The way in which we perceive the passage of time permits us to feel that there is a well-defined moment, which we call ‘now’, that belongs neither to the past nor the future, yet depending on the context in which the word is used, part of the period we call ‘now’ can be seen to clearly belong to the period we call ‘the past,’ which is well defined; all completed events exist in the past, and to a period we call ‘the future,’ which we can only speculate about. If an event is what we are focusing on, information about when it takes place is secondary. If you mention an event in passing, and I ask the question, When will the event take place? you can respond in one of three ways, “Actually, it already happened,” “Actually, it’s happening now,” or “It will happen tomorrow” (or, any other time in the future). If we are focusing on time periods, then information about events taking place within those periods becomes secondary. I might ask you, “What did you do last night?” To this you might respond, “I sat on my front porch and drank wine.” If I call you on the phone and ask, What are you doing now?” you could say, “I’m sitting on my front porch and drinking wine.” Or, if I ask you, “What are you going to do tonight?” for the same activity you would say, “I’m going to sit on my front porch and drink wine.” In the second case, sitting on the front porch and drinking wine is only one of the things you are doing ‘now’; you are also talking to me, breathing, looking at your surroundings (if your eyes are open), as well as several other possible activities. Of course, when I asked you the question, What are you doing now? I only wanted to know which activity, out of all of the ones you were engaged in, was of primary interest to you at that moment.

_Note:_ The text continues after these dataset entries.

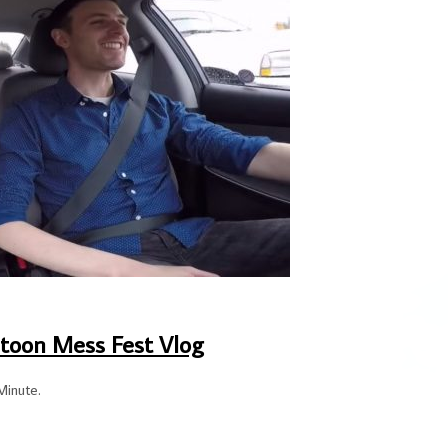
toon Mess Fest Vlog
Minute.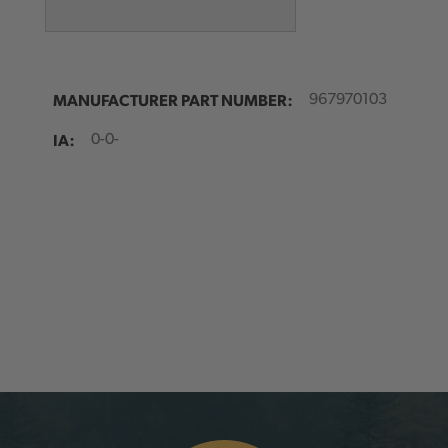
MANUFACTURER PART NUMBER:
967970103
IA:
0-0-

‘Now’ exists for us as a somewhat well-defined period only in reference to events which have begun but are not yet completed. Events themselves are arbitrarily defined by us, and this compounds our confusion about the time we call ‘now.’ Without referencing any events, is there a way of identifying ‘now’? Of course there isn’t; there isn’t any such thing as ‘frozen’ time in our experience, so we shouldn’t think there exist fixed points on our usual notion of a timeline. Sure, there are approachable ‘limits’ that represent to us ‘snapshots’ in time, but if we mentally place our concept of a timeline (one-dimensional and continuous, starting from zero) directly above the positive-real number line, we are forced to admit that if we allow for stoppages along our timeline path of traversal, then the positive-real number line and the timeline become indistinguishable. Once we start traversing the timeline, we have to establish the rule that there can be no stoppages along the way until our trip is over. And if we were to add another timeline above the one we were traversing and allowed no stoppages on it ever, we would see that even when we ended our experiment on the first timeline (end of the trip), the traversal of the timeline above it would continue. So, if you tried to mark the moment ‘now’ by stopping the trip along the first timeline, you would be speaking falsely if you were to say, the time now is XX:XX because the second timeline (above the first), in which stoppages are not possible, is the truest representation of the 'reality' of time as we know it.